(Stored data entries)
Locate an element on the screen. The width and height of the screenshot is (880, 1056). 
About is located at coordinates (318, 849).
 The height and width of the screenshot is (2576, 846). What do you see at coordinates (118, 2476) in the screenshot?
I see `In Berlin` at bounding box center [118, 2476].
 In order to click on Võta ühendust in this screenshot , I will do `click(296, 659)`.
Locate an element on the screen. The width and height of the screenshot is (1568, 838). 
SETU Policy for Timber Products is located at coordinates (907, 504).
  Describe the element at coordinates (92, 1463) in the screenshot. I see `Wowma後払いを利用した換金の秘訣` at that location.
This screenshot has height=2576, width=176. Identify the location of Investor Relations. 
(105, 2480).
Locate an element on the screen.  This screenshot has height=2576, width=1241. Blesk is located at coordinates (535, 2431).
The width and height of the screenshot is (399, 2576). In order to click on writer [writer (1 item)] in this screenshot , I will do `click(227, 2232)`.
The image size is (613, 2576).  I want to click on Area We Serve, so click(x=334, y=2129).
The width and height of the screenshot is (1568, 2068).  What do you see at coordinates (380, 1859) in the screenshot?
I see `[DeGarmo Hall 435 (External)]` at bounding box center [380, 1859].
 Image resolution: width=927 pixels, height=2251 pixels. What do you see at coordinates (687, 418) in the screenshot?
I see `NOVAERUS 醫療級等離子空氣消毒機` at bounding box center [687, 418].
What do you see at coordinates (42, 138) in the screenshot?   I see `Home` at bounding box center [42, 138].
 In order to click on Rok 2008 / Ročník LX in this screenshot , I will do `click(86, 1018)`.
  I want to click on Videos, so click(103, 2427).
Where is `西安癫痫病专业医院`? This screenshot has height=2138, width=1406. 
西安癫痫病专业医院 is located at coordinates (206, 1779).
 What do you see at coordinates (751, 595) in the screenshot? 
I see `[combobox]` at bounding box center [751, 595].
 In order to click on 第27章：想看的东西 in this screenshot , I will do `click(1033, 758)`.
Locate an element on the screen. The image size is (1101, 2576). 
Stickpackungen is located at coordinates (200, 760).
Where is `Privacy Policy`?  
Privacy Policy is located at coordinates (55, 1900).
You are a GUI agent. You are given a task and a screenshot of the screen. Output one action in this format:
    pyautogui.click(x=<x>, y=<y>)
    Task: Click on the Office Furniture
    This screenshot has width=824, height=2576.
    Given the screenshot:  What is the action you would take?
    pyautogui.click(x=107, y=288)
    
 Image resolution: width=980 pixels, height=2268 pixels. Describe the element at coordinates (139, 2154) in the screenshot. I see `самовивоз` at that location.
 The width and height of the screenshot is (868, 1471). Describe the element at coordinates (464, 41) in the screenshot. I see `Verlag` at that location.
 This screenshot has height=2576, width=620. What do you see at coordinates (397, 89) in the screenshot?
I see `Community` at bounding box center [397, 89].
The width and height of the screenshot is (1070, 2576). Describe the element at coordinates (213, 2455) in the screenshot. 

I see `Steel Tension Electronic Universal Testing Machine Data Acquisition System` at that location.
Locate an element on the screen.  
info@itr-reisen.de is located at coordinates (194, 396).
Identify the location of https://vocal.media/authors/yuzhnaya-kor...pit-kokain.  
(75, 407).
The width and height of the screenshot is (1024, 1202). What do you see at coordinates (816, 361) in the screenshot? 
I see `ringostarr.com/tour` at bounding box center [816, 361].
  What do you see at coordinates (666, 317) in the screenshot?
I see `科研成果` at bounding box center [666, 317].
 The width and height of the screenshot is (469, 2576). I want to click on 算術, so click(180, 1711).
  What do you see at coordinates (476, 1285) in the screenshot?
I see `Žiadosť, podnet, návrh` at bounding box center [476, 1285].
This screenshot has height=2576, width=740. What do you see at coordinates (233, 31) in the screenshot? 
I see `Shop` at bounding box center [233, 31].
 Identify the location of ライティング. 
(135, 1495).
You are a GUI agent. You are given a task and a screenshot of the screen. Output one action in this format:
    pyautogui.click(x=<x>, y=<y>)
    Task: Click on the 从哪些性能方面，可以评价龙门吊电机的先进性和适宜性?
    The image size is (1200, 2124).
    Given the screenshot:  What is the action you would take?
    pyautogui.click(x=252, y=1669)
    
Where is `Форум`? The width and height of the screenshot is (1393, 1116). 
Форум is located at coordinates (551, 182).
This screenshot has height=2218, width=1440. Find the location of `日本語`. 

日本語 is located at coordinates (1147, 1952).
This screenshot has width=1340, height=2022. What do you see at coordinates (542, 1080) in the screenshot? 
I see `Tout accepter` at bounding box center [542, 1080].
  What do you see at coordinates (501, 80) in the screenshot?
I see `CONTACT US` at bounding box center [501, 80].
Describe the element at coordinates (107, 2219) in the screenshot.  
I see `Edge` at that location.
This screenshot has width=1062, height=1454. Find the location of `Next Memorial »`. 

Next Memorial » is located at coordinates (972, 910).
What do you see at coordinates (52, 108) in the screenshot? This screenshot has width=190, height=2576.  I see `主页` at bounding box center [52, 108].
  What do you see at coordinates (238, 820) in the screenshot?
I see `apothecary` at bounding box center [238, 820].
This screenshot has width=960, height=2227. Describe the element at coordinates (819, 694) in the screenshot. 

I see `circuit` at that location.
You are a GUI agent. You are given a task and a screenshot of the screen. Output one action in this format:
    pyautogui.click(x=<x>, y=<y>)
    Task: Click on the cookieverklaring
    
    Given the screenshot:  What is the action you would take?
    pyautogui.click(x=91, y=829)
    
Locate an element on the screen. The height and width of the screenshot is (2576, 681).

Aim of the task - Repeat exactly the lines of the data from the first one through the line with "The image size is (613, 2576).", both of them included.

Exercise output -
Locate an element on the screen. The width and height of the screenshot is (880, 1056). 
About is located at coordinates (318, 849).
 The height and width of the screenshot is (2576, 846). What do you see at coordinates (118, 2476) in the screenshot?
I see `In Berlin` at bounding box center [118, 2476].
 In order to click on Võta ühendust in this screenshot , I will do `click(296, 659)`.
Locate an element on the screen. The width and height of the screenshot is (1568, 838). 
SETU Policy for Timber Products is located at coordinates (907, 504).
  Describe the element at coordinates (92, 1463) in the screenshot. I see `Wowma後払いを利用した換金の秘訣` at that location.
This screenshot has height=2576, width=176. Identify the location of Investor Relations. 
(105, 2480).
Locate an element on the screen.  This screenshot has height=2576, width=1241. Blesk is located at coordinates (535, 2431).
The width and height of the screenshot is (399, 2576). In order to click on writer [writer (1 item)] in this screenshot , I will do `click(227, 2232)`.
The image size is (613, 2576).  I want to click on Area We Serve, so click(x=334, y=2129).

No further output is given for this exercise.